**Items from a dataset:**
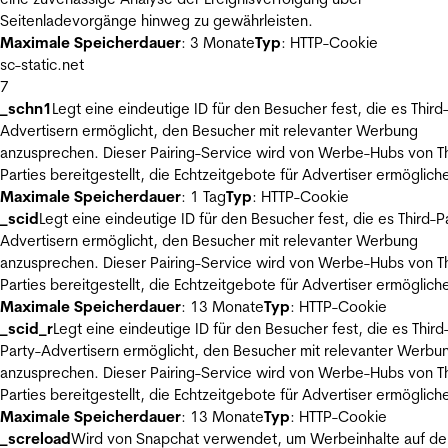
Seitenladevorgänge hinweg zu gewährleisten.
Maximale Speicherdauer
: 3 Monate
Typ
: HTTP-Cookie
sc-static.net
7
_schn1
Legt eine eindeutige ID für den Besucher fest, die es Third
Advertisern ermöglicht, den Besucher mit relevanter Werbung
anzusprechen. Dieser Pairing-Service wird von Werbe-Hubs von Th
Parties bereitgestellt, die Echtzeitgebote für Advertiser ermöglich
Maximale Speicherdauer
: 1 Tag
Typ
: HTTP-Cookie
_scid
Legt eine eindeutige ID für den Besucher fest, die es Third-P
Advertisern ermöglicht, den Besucher mit relevanter Werbung
anzusprechen. Dieser Pairing-Service wird von Werbe-Hubs von Th
Parties bereitgestellt, die Echtzeitgebote für Advertiser ermöglich
Maximale Speicherdauer
: 13 Monate
Typ
: HTTP-Cookie
_scid_r
Legt eine eindeutige ID für den Besucher fest, die es Third
Party-Advertisern ermöglicht, den Besucher mit relevanter Werbu
anzusprechen. Dieser Pairing-Service wird von Werbe-Hubs von Th
Parties bereitgestellt, die Echtzeitgebote für Advertiser ermöglich
Maximale Speicherdauer
: 13 Monate
Typ
: HTTP-Cookie
_screload
Wird von Snapchat verwendet, um Werbeinhalte auf de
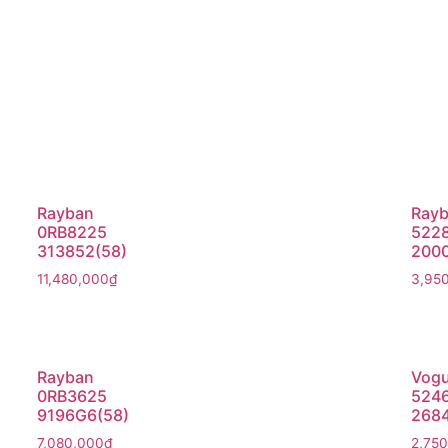
Rayban
Ray
0RB8225
5228
313852(58)
200
11,480,000
₫
3,95
Rayban
Vog
0RB3625
524
9196G6(58)
2684
7,080,000
₫
2,75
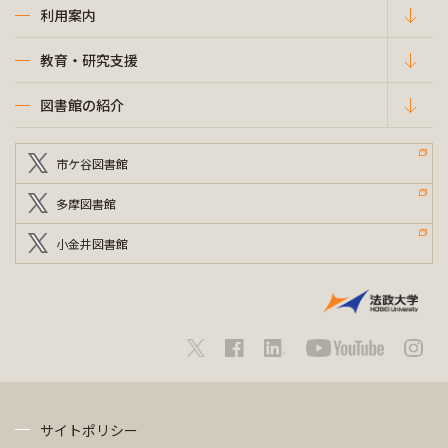
利用案内
教育・研究支援
図書館の紹介
市ケ谷図書館
多摩図書館
小金井図書館
サイトポリシー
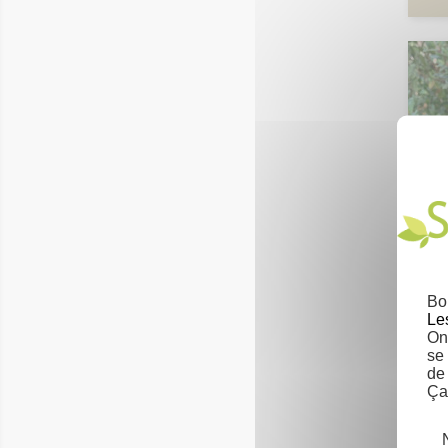
Cist
Bo
Le
On 
se
de
Ça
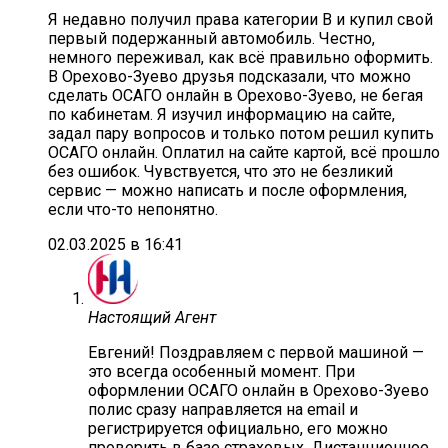
Я недавно получил права категории B и купил свой
первый подержанный автомобиль. Честно,
немного переживал, как всё правильно оформить.
В Орехово-Зуево друзья подсказали, что можно
сделать ОСАГО онлайн в Орехово-Зуево, не бегая
по кабинетам. Я изучил информацию на сайте,
задал пару вопросов и только потом решил купить
ОСАГО онлайн. Оплатил на сайте картой, всё прошло
без ошибок. Чувствуется, что это не безликий
сервис — можно написать и после оформления,
если что-то непонятно.
02.03.2025 в 16:41
Настоящий Агент
Евгений! Поздравляем с первой машиной —
это всегда особенный момент. При
оформлении ОСАГО онлайн в Орехово-Зуево
полис сразу направляется на email и
регистрируется официально, его можно
проверить в базе страховых. Дистанционное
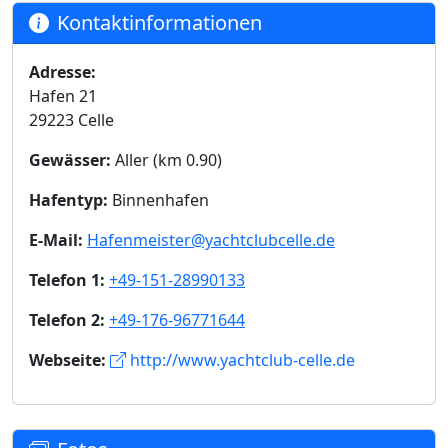
Kontaktinformationen
Adresse:
Hafen 21
29223 Celle
Gewässer:
Aller (km 0.90)
Hafentyp:
Binnenhafen
E-Mail:
Hafenmeister@yachtclubcelle.de
Telefon 1:
+49-151-28990133
Telefon 2:
+49-176-96771644
Webseite:
http://www.yachtclub-celle.de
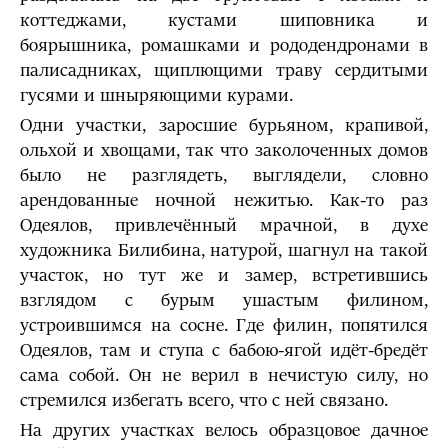
коттеджами, кустами шиповника и
боярышника, ромашками и рододендронами в
палисадниках, щиплющими траву сердитыми
гусями и шныряющими курами.
Одни участки, заросшие бурьяном, крапивой,
ольхой и хвощами, так что заколоченных домов
было не разглядеть, выглядели, словно
арендованные ночной нежитью. Как-то раз
Одеялов, привлечённый мрачной, в духе
художника Билибина, натурой, шагнул на такой
участок, но тут же и замер, встретившись
взглядом с бурым ушастым филином,
устроившимся на сосне. Где филин, попятился
Одеялов, там и ступа с бабою-ягой идёт-бредёт
сама собой. Он не верил в нечистую силу, но
стремился избегать всего, что с ней связано.
На других участках велось образцовое дачное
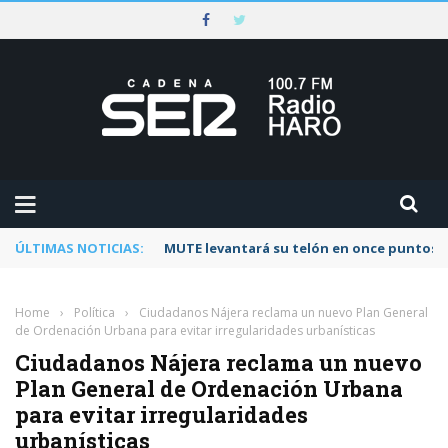
ÚLTIMAS NOTICIAS:
Rescatado un ciclista accidentado en un 
Home
›
Política
›
Ciudadanos Nájera reclama un nuevo Plan General
de Ordenación Urbana para evitar irregularidades urbanísticas
Ciudadanos Nájera reclama un nuevo
Plan General de Ordenación Urbana
para evitar irregularidades
urbanísticas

**Task directions:**
Exact wording is required throughout: write out all the records, but no pictures.

**Output below:**
Seitenladevorgänge hinweg zu gewährleisten.
Maximale Speicherdauer
: 3 Monate
Typ
: HTTP-Cookie
sc-static.net
7
_schn1
Legt eine eindeutige ID für den Besucher fest, die es Third
Advertisern ermöglicht, den Besucher mit relevanter Werbung
anzusprechen. Dieser Pairing-Service wird von Werbe-Hubs von Th
Parties bereitgestellt, die Echtzeitgebote für Advertiser ermöglich
Maximale Speicherdauer
: 1 Tag
Typ
: HTTP-Cookie
_scid
Legt eine eindeutige ID für den Besucher fest, die es Third-P
Advertisern ermöglicht, den Besucher mit relevanter Werbung
anzusprechen. Dieser Pairing-Service wird von Werbe-Hubs von Th
Parties bereitgestellt, die Echtzeitgebote für Advertiser ermöglich
Maximale Speicherdauer
: 13 Monate
Typ
: HTTP-Cookie
_scid_r
Legt eine eindeutige ID für den Besucher fest, die es Third
Party-Advertisern ermöglicht, den Besucher mit relevanter Werbu
anzusprechen. Dieser Pairing-Service wird von Werbe-Hubs von Th
Parties bereitgestellt, die Echtzeitgebote für Advertiser ermöglich
Maximale Speicherdauer
: 13 Monate
Typ
: HTTP-Cookie
_screload
Wird von Snapchat verwendet, um Werbeinhalte auf de
Rayban
Ray
0RB8225
5228
313852(58)
200
11,480,000
₫
3,95
Rayban
Vog
0RB3625
524
9196G6(58)
2684
7,080,000
₫
2,75
利用案内
教育・研究支援
図書館の紹介
市ケ谷図書館
多摩図書館
小金井図書館
サイトポリシー
Cist
Bo
Le
On 
se
de
Ça
Я недавно получил права категории B и купил свой
первый подержанный автомобиль. Честно,
немного переживал, как всё правильно оформить.
В Орехово-Зуево друзья подсказали, что можно
сделать ОСАГО онлайн в Орехово-Зуево, не бегая
по кабинетам. Я изучил информацию на сайте,
задал пару вопросов и только потом решил купить
ОСАГО онлайн. Оплатил на сайте картой, всё прошло
без ошибок. Чувствуется, что это не безликий
сервис — можно написать и после оформления,
если что-то непонятно.
02.03.2025 в 16:41
Настоящий Агент
Евгений! Поздравляем с первой машиной —
это всегда особенный момент. При
оформлении ОСАГО онлайн в Орехово-Зуево
полис сразу направляется на email и
регистрируется официально, его можно
проверить в базе страховых. Дистанционное
Kontaktinformationen
Adresse:
Hafen 21
29223 Celle
Gewässer:
Aller (km 0.90)
Hafentyp:
Binnenhafen
E-Mail:
Hafenmeister@yachtclubcelle.de
Telefon 1:
+49-151-28990133
Telefon 2:
+49-176-96771644
Webseite:
http://www.yachtclub-celle.de
коттеджами, кустами шиповника и
боярышника, ромашками и рододендронами в
палисадниках, щиплющими траву сердитыми
гусями и шныряющими курами.
Одни участки, заросшие бурьяном, крапивой,
ольхой и хвощами, так что заколоченных домов
было не разглядеть, выглядели, словно
арендованные ночной нежитью. Как-то раз
Одеялов, привлечённый мрачной, в духе
художника Билибина, натурой, шагнул на такой
участок, но тут же и замер, встретившись
взглядом с бурым ушастым филином,
устроившимся на сосне. Где филин, попятился
Одеялов, там и ступа с бабою-ягой идёт-бредёт
сама собой. Он не верил в нечистую силу, но
стремился избегать всего, что с ней связано.
На других участках велось образцовое дачное
ÚLTIMAS NOTICIAS:
Rescatado un ciclista accidentado en un 
Home
›
Política
›
Ciudadanos Nájera reclama un nuevo Plan General
de Ordenación Urbana para evitar irregularidades urbanísticas
Ciudadanos Nájera reclama un nuevo
Plan General de Ordenación Urbana
para evitar irregularidades
urbanísticas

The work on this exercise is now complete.